Capt. Ludlow went back to his bedside, laughing at himself because he knew what he had done... she had seen his journal because he left it open. And that was all right … they handled each other's phones and knew all of each other's passwords and never thought anything of it. Both of them were making money and handing it off to the other at that point in their marriage, and thinking nothing of it.
The captain took up his pen, and his journal … he had to learn all manner of English literature as part of his upbringing, and so making a decent rhyme was actually not that hard.
“I just have to see what Thalia sees here … somehow that woman sees in me and my grandchildren … us messed-up Ludlows … all this greatness, and we just can't let her down!”
Sometime later, Mrs.
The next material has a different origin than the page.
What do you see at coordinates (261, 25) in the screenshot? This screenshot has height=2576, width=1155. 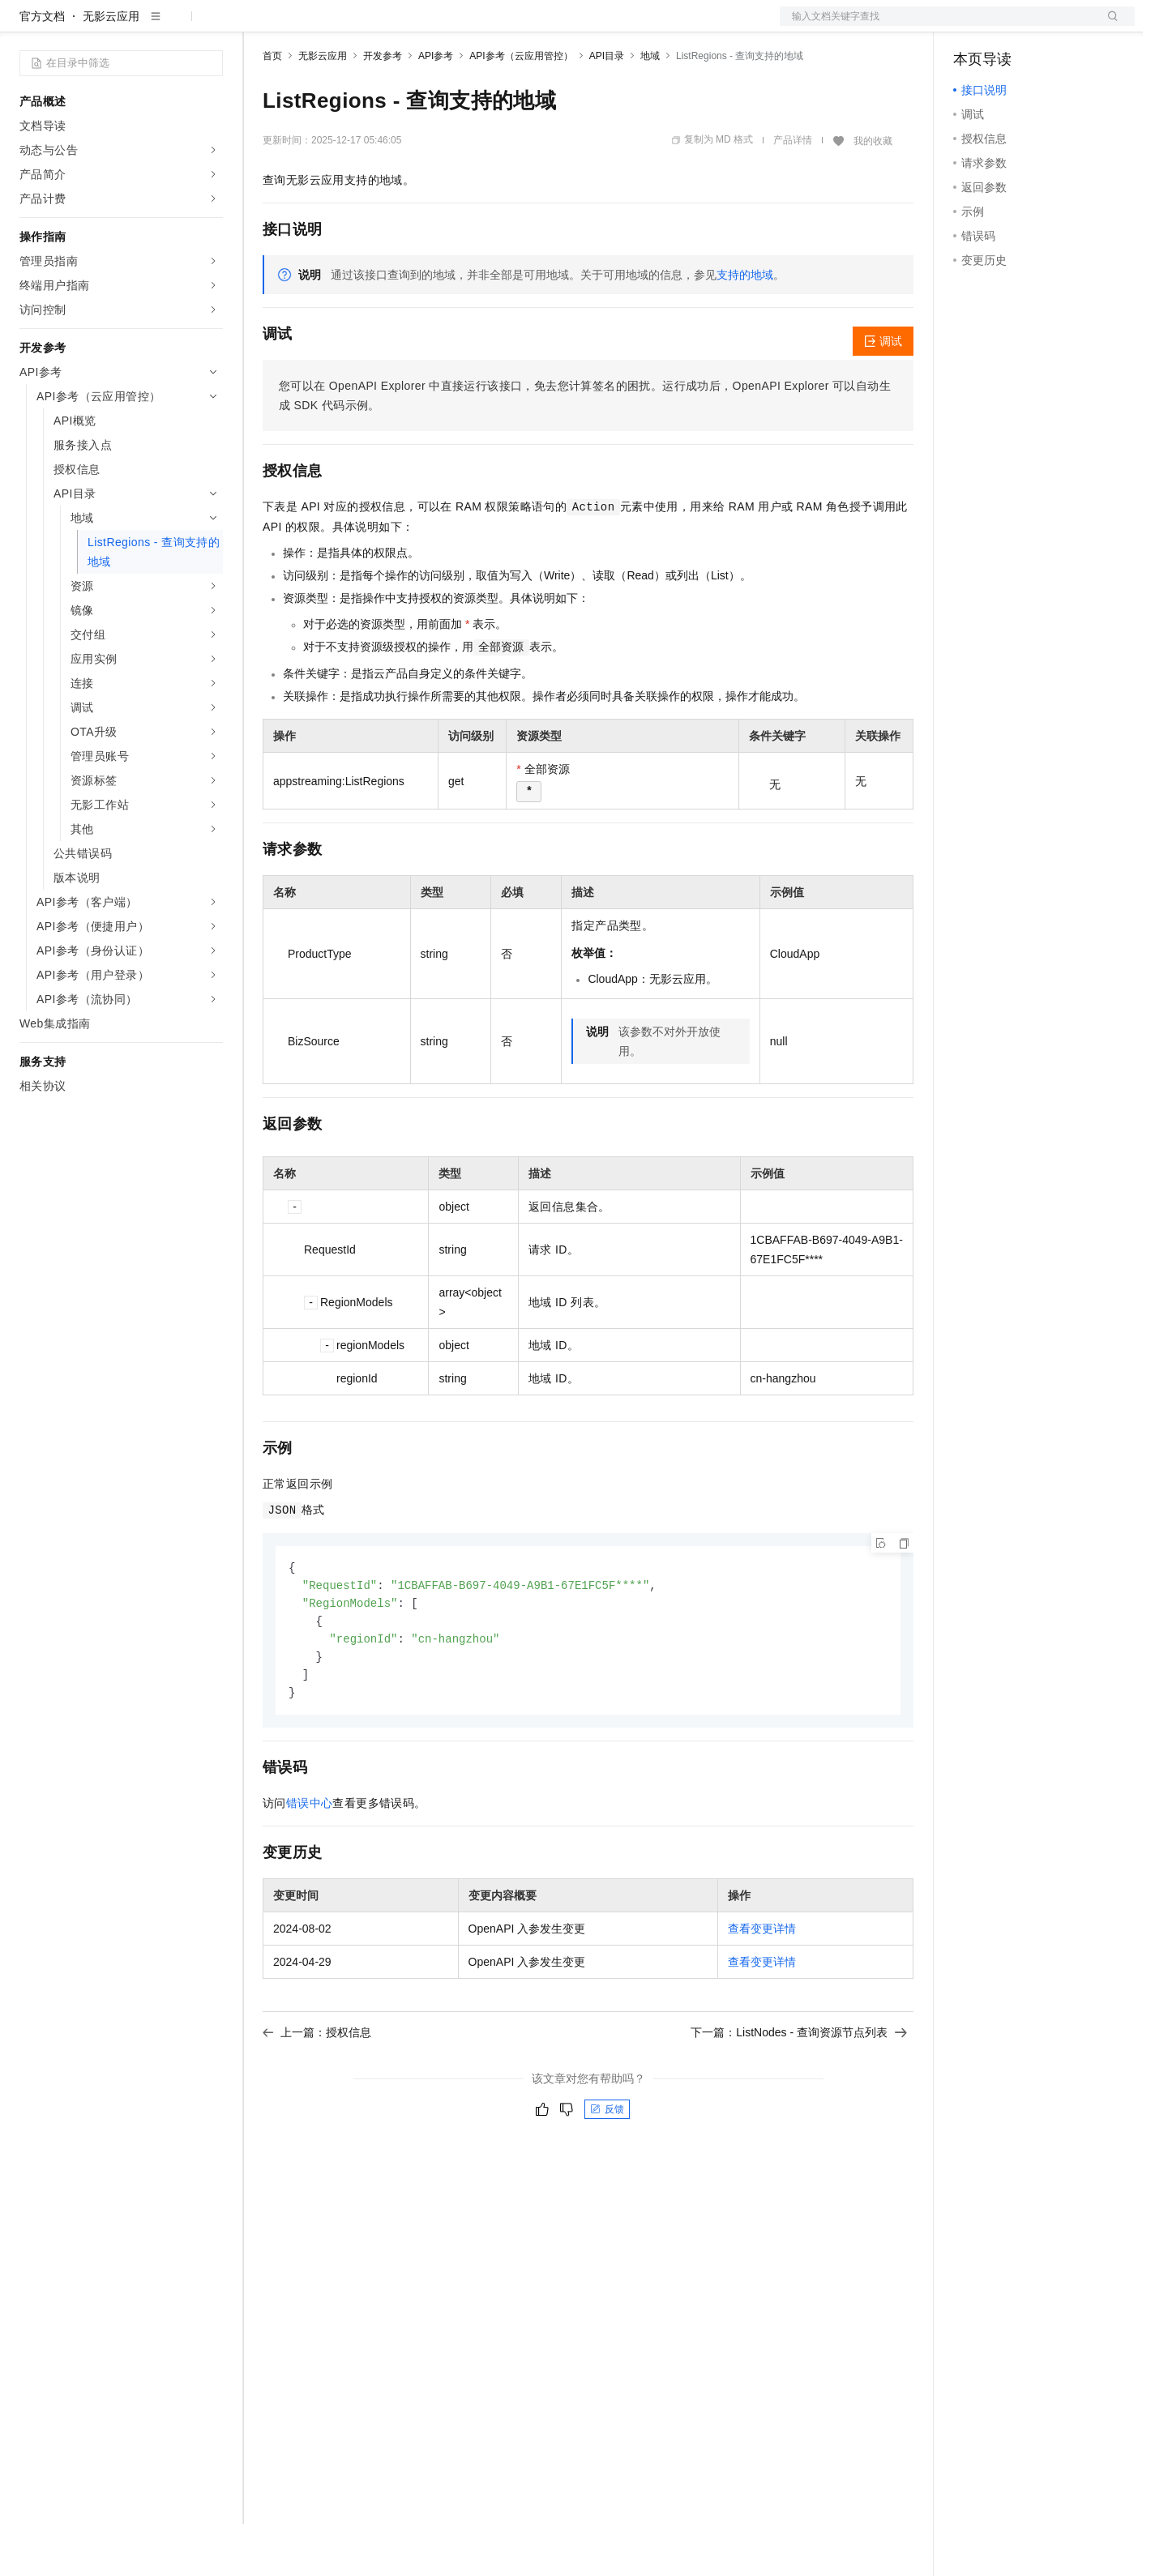 I see `解决方案` at bounding box center [261, 25].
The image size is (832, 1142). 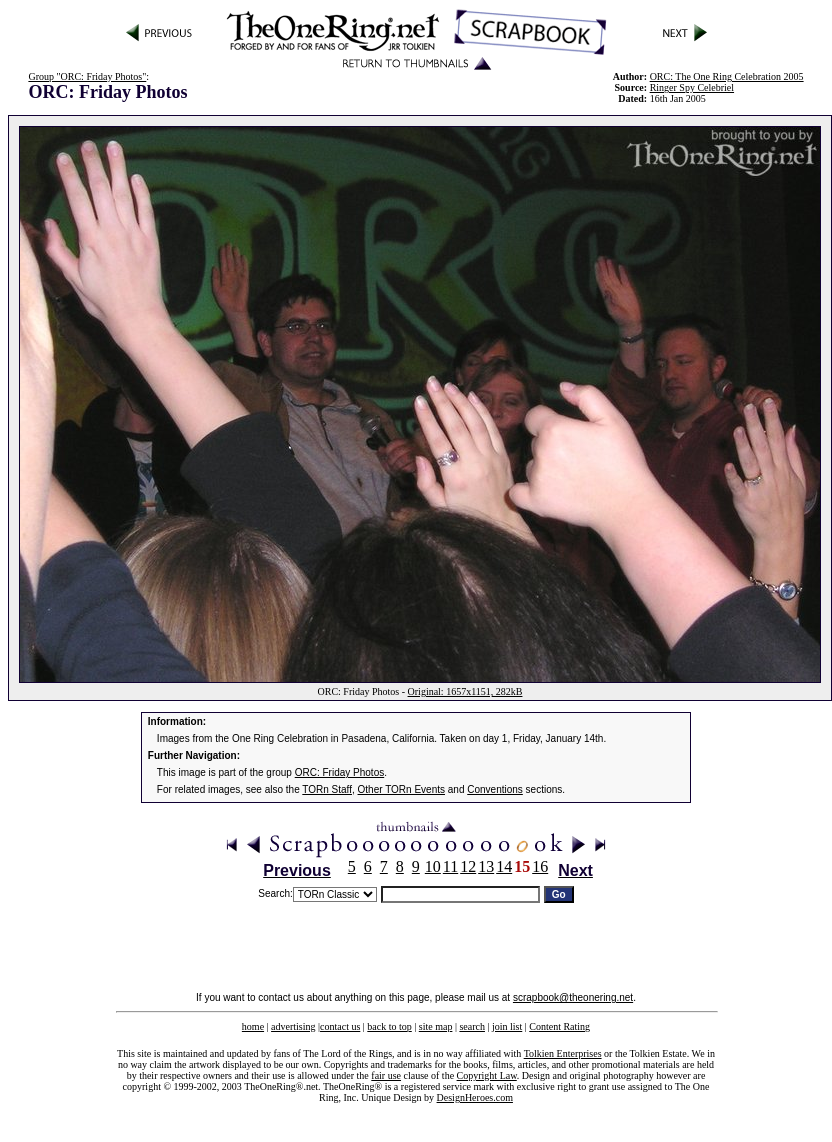 I want to click on ORC: Friday Photos, so click(x=339, y=772).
Ludlow returned to the bedroom to take off a necklace that was catching on her apron, and saw this written in that journal that still had not been closed:
“When all of your power is shattered as dust,
And your pride lies destroyed on the ground,
When your knees have been pressed by defeat to the dirt –
You are lost, but you still can be found.
“When all hope you cherished in yourself is dead,
At the end of all paths you have sought,
Yet look up – there is One Who yet waits in His grace
He remains when all your dreams are naught.”
Just before dinner, Capt. Ludlow felt a caress that made him see fireworks, as Mrs. Ludlow purred in his ear: “I knew you could do it, Robert.”
Eleanor, Edwina, and Amanda Ludlow all saw that, and smiled.
“I love it when they do that,” Eleanor said. “I'm not sure what it all means, but I know it means they love each other.”
“And that means we're safe and can stay,” Edwina said.
“And there's enough love to go around!” Amanda said.
Lil' Robert also saw it, and was confused at just five years old, but then smiled.
“I don't know what y'all see or what anybody is doing, but if it makes you happy, keep doing it, because if everybody else is happy, then I can be too!”
“You get it, Robert,” Eleanor said as she went and hugged her baby brother. “You really do!”
The Ludlow grandparents found all four grandchildren in a group hug in the next minute, and just joined it before everyone went in for dinner.